Report Ties Anti-Abortion Violence, Militias Planned Parenthood Researchers Find Two Movements Converging
The extreme segment of the anti-abortion movement has hung nooses at Planned Parenthood abortion clinics and threatened doctors with death.
Its members call Attorney General Janet Reno “Abort ‘em or Burn ‘em Janet.”
They may have been involved in the bombing of a Planned Parenthood clinic in the Spokane Valley on July 12.
They are an increasingly violent sector of the anti-abortion movement with links to militia-type groups in at least 15 states, according to a new report by Planned Parenthood Federation of America.
“There is increasing evidence of a convergence between anti-abortion militancy and militia activity,” says the report by the agency’s Clinic Defense and Research program. An advance copy of the report, scheduled to be released later this week, was obtained Wednesday by The Spokesman-Review.
The arrests of three armed men Tuesday near Yakima may link Spokane to this trend by tying the bombing of the Planned Parenthood of Spokane and Whitman County clinic to men tied to the militia and anti-government movement.
FBI agents arrested Charles Barbee, Robert Berry and Jay Merrill in a Yakima suburb. Barbee, of Sagle, Idaho, was featured last year in a Spokesman-Review series on growing anti-government activity in the Inland Northwest.
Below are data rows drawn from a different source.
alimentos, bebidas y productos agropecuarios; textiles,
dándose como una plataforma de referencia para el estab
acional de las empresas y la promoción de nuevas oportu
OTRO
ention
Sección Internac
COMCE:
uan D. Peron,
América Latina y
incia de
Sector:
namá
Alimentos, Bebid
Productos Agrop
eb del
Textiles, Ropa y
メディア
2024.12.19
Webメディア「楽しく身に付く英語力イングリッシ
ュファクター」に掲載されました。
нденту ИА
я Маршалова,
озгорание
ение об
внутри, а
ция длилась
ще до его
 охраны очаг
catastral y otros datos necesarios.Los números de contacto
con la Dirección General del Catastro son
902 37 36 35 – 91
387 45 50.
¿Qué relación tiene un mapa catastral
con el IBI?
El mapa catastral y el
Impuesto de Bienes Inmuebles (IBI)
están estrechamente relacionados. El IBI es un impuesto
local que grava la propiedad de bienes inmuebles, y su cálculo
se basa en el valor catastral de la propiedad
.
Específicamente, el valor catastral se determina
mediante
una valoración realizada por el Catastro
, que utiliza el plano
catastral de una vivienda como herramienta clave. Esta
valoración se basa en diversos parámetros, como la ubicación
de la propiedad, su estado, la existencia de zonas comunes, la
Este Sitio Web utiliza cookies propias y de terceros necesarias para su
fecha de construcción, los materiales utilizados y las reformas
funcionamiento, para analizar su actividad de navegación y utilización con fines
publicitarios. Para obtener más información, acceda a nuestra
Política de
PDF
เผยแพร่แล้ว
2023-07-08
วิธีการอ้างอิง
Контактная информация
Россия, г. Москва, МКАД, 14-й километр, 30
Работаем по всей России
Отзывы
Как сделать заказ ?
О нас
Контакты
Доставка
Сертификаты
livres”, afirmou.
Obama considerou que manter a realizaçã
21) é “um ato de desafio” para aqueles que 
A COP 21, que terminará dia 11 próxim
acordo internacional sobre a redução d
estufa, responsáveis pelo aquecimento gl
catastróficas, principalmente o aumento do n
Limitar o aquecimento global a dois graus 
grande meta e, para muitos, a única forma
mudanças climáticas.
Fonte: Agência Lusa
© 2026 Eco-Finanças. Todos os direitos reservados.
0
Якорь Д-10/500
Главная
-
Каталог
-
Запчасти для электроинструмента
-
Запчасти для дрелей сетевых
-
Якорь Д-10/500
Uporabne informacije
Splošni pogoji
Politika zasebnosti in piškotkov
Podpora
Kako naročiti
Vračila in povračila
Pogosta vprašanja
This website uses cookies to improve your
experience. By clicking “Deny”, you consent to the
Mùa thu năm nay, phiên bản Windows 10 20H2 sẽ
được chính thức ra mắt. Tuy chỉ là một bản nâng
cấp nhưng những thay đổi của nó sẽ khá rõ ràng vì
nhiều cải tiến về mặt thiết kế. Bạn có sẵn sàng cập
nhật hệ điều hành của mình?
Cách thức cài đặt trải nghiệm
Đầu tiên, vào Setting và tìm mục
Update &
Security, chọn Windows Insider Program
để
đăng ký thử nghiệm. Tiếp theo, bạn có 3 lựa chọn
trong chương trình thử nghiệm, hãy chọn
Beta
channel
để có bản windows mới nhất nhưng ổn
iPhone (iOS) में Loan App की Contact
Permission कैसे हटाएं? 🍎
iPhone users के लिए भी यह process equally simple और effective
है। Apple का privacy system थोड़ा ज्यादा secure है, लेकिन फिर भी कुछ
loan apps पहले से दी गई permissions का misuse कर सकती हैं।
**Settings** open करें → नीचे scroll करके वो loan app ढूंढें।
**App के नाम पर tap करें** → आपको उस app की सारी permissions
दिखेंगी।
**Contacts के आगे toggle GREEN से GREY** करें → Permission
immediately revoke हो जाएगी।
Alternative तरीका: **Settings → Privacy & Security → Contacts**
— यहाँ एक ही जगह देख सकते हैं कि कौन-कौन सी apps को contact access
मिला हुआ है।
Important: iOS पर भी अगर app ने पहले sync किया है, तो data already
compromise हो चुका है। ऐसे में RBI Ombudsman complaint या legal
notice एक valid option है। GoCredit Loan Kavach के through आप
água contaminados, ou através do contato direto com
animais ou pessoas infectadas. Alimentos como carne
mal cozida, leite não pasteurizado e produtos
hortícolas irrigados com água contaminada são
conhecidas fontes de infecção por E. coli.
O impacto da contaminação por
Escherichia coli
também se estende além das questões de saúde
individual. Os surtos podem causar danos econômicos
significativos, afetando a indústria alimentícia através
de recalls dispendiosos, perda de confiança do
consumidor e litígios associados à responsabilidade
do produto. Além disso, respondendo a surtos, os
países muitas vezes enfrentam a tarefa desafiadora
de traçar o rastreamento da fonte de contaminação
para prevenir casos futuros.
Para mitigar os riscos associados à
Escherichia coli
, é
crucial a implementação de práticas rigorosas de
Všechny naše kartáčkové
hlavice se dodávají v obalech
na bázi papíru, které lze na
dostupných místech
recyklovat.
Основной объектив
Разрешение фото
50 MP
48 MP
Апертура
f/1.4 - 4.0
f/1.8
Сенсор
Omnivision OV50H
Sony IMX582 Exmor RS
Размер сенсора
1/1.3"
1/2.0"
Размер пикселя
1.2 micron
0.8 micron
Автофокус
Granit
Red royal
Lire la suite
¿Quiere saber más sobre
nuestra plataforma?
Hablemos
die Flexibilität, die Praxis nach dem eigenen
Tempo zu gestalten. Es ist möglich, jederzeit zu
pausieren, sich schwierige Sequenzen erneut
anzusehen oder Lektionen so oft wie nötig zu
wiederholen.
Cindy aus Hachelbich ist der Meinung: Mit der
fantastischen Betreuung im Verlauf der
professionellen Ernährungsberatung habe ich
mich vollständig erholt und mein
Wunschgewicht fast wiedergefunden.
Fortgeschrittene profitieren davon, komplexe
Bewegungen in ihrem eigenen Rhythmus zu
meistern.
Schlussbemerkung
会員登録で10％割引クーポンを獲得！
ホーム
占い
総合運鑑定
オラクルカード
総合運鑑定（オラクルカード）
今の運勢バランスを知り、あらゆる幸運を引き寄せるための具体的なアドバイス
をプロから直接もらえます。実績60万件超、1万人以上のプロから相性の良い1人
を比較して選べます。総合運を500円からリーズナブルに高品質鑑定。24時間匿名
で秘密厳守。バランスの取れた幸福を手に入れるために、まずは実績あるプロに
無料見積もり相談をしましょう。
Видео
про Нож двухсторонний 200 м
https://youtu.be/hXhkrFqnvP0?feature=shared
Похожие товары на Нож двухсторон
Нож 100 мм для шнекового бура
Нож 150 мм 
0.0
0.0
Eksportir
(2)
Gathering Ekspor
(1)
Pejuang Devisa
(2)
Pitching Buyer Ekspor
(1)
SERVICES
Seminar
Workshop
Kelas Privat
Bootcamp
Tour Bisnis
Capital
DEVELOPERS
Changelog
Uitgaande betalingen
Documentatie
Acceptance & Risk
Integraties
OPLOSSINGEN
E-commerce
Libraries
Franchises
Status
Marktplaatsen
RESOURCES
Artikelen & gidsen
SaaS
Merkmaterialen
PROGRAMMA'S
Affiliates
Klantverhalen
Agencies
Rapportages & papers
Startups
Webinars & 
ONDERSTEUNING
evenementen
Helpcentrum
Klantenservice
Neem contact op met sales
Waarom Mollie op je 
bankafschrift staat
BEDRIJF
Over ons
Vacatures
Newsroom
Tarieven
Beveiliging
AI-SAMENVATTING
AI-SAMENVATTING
In the series, Barbee said he’d converted to the Christian Identity religion, an ideology that opposes abortion and feminism and says northern Europeans are the true Israelites.
The new Planned Parenthood report prominently features the pipe bombing of the Spokane Valley clinic and the robbery minutes later of the nearby U.S. Bank by a group of heavily armed men in camouflage fatigues.
Planned Parenthood researchers picked up their first clues of a militia connection to the anti-abortion movement at a 1994 Wisconsin convention of the U.S. Taxpayers’ Party, where an anti-abortion minister called for the formation of armed militias. At the same meeting, the researchers found a 100-page militia manual listing “legalized abortion” as one of the main reasons why one should “spring immediately and effectively to arms.”
“It was the first time that paramilitary training was unveiled in the anti-abortion movement,” the report notes.
More recent activities linking the two movements include bomb plots, anti-abortion paramilitary training and placing liens against judges in reproductive rights cases, the report says.
Placing liens is a tactic used by “Christian Patriots” against “those they consider political enemies,” the report says.
Two pivotal events for the anti-government movement - the bloody 1992 North Idaho standoff between federal agents and Randy Weaver, and the 1993 FBI assault on the Branch Davidian compound in Waco, Texas - also are rallying points for anti-abortion extremists, the researchers say.
Paul de Parrie of Oregon, editor of Life Advocate magazine, has repeatedly attacked Attorney General Reno, the report notes.
Reno not only OK’d the storming of the Waco compound, but she “authorizes the storming of the womb compound,” de Parrie wrote in his magazine in June 1993.
In May, an Oregon judge declared de Parie a stalker and ordered him to stay away from an abortion clinic director he had threatened.
Ann Glazier, assistant director of the clinic defense program, will be in Spokane to speak at an Oct. 18 conference on hate groups at Gonzaga University sponsored by the Northwest Coalition Against Malicious Harassment.